*Task to carry out*.
Copy, from the listing, every line in which the string "Lima" is present.

Material for this task: Begin

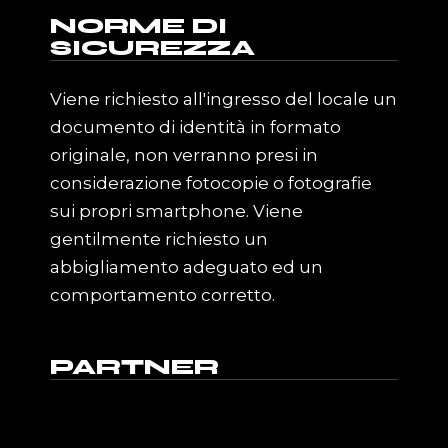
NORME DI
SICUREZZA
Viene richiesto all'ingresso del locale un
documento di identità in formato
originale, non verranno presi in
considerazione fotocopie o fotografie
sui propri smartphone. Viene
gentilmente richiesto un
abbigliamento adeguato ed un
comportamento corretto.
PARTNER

Material for this task: End
Material for this task: Begin

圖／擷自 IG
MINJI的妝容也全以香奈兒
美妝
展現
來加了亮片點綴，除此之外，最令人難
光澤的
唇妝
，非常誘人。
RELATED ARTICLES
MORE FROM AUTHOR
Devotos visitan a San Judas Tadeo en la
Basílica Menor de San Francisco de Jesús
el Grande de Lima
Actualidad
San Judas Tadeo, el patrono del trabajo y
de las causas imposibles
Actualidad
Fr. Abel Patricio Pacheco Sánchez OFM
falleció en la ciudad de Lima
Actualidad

Material for this task: End

*Answer section*.
el Grande de Lima
falleció en la ciudad de Lima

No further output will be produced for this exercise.